Copy exactly the line containing "ast zu heben" and all lines after it, through the last line of the material below; omit everything before it.

━━━━━━━━━━

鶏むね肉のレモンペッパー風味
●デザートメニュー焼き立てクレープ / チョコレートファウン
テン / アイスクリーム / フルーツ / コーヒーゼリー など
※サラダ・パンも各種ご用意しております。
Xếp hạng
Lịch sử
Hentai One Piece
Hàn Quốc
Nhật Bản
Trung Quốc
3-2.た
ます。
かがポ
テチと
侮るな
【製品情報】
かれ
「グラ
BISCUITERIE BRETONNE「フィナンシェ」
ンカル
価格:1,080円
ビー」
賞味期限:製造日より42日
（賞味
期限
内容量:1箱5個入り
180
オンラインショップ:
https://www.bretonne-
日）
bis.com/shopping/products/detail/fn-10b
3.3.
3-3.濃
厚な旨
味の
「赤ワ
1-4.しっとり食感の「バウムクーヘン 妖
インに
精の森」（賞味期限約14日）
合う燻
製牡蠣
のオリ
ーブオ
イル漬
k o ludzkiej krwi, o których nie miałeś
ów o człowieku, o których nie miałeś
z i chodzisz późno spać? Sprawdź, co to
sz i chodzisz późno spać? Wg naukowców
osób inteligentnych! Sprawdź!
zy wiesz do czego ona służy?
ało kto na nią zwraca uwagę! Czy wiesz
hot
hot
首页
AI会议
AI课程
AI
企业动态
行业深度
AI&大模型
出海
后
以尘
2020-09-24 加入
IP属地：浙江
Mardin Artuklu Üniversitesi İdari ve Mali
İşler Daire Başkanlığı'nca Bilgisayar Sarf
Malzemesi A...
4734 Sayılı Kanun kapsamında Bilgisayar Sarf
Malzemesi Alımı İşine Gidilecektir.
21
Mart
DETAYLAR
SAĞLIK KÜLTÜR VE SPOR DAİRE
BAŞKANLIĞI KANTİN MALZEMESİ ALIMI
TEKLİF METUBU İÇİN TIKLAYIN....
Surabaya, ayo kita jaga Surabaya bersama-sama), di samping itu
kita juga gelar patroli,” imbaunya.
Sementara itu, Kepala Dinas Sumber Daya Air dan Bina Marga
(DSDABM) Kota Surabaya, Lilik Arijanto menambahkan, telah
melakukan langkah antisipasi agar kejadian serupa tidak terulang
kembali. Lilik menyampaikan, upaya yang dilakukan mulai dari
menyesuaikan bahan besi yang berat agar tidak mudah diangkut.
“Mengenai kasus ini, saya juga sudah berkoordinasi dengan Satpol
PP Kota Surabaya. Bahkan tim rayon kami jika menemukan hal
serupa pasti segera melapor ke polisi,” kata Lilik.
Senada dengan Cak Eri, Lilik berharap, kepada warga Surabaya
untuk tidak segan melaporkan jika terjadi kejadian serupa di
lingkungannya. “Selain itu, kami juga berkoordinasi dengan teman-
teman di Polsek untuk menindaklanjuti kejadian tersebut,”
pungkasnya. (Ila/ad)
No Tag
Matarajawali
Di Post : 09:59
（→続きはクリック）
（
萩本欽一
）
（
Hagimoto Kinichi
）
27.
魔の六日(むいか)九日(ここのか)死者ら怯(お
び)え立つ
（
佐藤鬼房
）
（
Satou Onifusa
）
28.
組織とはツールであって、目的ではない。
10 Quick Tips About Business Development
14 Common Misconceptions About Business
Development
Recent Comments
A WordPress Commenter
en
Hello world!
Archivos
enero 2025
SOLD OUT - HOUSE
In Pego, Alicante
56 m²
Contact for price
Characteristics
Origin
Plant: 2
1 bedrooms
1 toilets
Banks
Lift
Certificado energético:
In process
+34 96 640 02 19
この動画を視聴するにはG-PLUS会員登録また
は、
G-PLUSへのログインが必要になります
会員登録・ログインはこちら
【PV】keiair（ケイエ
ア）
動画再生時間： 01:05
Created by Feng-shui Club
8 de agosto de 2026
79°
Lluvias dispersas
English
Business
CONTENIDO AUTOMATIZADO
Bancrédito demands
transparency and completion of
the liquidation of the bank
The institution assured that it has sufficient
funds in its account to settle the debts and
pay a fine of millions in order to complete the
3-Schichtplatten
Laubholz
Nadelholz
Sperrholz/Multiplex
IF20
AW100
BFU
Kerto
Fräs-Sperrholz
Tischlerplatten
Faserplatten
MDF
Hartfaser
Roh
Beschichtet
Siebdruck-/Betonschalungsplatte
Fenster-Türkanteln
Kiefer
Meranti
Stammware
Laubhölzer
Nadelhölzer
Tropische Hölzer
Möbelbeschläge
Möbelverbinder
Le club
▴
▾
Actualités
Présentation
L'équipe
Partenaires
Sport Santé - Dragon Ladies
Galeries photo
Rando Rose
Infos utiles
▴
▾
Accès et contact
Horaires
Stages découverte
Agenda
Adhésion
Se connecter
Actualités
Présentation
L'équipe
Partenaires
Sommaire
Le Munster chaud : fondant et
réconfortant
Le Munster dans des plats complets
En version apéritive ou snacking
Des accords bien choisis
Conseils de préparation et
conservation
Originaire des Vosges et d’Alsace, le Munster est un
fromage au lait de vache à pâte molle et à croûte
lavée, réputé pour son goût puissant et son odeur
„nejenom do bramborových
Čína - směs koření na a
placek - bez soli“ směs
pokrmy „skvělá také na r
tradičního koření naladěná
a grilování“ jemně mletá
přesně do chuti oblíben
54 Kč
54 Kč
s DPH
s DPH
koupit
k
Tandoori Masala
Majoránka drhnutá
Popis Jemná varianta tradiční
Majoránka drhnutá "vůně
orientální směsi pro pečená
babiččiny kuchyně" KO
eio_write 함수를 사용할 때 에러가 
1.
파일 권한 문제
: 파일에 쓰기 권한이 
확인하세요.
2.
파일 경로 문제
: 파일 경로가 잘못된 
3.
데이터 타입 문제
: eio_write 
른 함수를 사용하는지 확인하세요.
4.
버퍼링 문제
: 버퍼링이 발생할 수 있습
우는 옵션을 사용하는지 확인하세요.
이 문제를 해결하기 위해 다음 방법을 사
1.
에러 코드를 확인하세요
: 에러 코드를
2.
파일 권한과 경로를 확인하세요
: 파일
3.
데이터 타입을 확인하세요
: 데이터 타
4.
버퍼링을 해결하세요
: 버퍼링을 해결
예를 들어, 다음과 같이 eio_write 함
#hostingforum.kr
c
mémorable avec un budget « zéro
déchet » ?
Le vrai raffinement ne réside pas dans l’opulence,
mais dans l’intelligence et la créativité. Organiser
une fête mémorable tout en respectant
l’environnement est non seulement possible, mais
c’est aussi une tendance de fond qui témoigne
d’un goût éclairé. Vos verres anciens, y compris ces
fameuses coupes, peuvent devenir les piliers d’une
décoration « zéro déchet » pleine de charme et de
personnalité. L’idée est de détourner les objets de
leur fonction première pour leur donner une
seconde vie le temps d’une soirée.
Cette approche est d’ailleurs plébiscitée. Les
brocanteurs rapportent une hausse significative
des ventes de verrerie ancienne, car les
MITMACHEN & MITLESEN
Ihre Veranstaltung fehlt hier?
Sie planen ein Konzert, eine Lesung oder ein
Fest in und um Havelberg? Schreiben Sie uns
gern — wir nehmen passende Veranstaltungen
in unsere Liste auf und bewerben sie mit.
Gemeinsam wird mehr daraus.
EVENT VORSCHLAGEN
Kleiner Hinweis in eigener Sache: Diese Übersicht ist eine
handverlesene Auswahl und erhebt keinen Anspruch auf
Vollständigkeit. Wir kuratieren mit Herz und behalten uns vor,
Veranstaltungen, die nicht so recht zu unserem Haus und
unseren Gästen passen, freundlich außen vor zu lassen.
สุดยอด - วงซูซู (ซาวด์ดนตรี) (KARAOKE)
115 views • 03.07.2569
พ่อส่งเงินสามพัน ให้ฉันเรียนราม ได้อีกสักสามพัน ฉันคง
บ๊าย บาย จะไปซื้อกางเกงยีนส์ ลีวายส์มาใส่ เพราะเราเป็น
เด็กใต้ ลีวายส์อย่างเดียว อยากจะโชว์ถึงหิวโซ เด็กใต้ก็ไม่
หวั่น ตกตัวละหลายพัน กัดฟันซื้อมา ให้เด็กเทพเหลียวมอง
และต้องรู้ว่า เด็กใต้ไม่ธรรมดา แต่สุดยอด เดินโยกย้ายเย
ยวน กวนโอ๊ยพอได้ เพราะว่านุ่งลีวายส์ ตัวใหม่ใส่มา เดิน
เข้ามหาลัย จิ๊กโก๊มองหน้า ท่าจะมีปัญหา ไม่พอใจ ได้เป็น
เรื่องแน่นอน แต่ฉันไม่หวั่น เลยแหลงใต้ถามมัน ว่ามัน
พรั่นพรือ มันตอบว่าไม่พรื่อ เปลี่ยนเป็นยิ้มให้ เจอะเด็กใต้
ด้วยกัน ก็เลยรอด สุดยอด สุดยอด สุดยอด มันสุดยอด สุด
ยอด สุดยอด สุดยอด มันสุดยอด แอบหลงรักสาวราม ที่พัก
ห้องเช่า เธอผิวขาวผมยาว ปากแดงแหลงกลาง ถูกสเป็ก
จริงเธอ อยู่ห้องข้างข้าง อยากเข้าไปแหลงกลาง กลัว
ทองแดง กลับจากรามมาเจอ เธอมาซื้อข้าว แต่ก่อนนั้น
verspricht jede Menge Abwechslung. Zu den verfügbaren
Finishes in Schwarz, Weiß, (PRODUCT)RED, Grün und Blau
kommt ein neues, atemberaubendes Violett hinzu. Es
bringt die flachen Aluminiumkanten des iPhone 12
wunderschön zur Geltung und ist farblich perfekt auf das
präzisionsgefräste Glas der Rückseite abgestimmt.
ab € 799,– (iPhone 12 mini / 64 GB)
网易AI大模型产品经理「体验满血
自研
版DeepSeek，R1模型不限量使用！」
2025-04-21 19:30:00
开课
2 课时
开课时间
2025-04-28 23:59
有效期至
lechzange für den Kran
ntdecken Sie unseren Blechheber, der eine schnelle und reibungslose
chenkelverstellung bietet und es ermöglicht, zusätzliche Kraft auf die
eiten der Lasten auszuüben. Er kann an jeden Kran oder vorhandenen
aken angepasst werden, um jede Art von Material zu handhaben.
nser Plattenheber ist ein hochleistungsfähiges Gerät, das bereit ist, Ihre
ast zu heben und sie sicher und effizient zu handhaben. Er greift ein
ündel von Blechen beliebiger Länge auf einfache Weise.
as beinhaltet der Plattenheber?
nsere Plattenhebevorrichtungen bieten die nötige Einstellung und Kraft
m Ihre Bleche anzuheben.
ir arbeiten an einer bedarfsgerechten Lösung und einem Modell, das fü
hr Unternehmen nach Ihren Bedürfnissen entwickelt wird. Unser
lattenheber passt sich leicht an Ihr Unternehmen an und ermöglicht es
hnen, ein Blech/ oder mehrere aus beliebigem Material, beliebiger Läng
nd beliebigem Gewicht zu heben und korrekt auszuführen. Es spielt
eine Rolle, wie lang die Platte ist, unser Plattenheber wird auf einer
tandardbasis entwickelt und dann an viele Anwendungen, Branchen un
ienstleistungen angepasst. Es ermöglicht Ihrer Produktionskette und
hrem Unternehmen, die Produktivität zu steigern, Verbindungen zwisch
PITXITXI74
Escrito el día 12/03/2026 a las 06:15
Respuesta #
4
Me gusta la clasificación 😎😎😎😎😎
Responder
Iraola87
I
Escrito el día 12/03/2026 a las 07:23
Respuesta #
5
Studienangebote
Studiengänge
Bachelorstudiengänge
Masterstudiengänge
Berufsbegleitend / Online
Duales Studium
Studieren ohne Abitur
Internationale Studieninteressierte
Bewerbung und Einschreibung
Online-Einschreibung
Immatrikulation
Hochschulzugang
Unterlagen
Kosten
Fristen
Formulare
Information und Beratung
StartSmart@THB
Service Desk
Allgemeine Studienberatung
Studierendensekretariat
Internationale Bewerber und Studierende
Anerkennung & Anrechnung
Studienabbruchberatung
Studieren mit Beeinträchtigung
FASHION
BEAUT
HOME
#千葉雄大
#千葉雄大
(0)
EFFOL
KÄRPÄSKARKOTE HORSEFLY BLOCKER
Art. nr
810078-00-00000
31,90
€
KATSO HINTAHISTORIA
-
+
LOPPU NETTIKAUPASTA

━━━━━━━━━━

Response>
ast zu heben und sie sicher und effizient zu handhaben. Er greift ein
ündel von Blechen beliebiger Länge auf einfache Weise.
as beinhaltet der Plattenheber?
nsere Plattenhebevorrichtungen bieten die nötige Einstellung und Kraft
m Ihre Bleche anzuheben.
ir arbeiten an einer bedarfsgerechten Lösung und einem Modell, das fü
hr Unternehmen nach Ihren Bedürfnissen entwickelt wird. Unser
lattenheber passt sich leicht an Ihr Unternehmen an und ermöglicht es
hnen, ein Blech/ oder mehrere aus beliebigem Material, beliebiger Läng
nd beliebigem Gewicht zu heben und korrekt auszuführen. Es spielt
eine Rolle, wie lang die Platte ist, unser Plattenheber wird auf einer
tandardbasis entwickelt und dann an viele Anwendungen, Branchen un
ienstleistungen angepasst. Es ermöglicht Ihrer Produktionskette und
hrem Unternehmen, die Produktivität zu steigern, Verbindungen zwisch
PITXITXI74
Escrito el día 12/03/2026 a las 06:15
Respuesta #
4
Me gusta la clasificación 😎😎😎😎😎
Responder
Iraola87
I
Escrito el día 12/03/2026 a las 07:23
Respuesta #
5
Studienangebote
Studiengänge
Bachelorstudiengänge
Masterstudiengänge
Berufsbegleitend / Online
Duales Studium
Studieren ohne Abitur
Internationale Studieninteressierte
Bewerbung und Einschreibung
Online-Einschreibung
Immatrikulation
Hochschulzugang
Unterlagen
Kosten
Fristen
Formulare
Information und Beratung
StartSmart@THB
Service Desk
Allgemeine Studienberatung
Studierendensekretariat
Internationale Bewerber und Studierende
Anerkennung & Anrechnung
Studienabbruchberatung
Studieren mit Beeinträchtigung
FASHION
BEAUT
HOME
#千葉雄大
#千葉雄大
(0)
EFFOL
KÄRPÄSKARKOTE HORSEFLY BLOCKER
Art. nr
810078-00-00000
31,90
€
KATSO HINTAHISTORIA
-
+
LOPPU NETTIKAUPASTA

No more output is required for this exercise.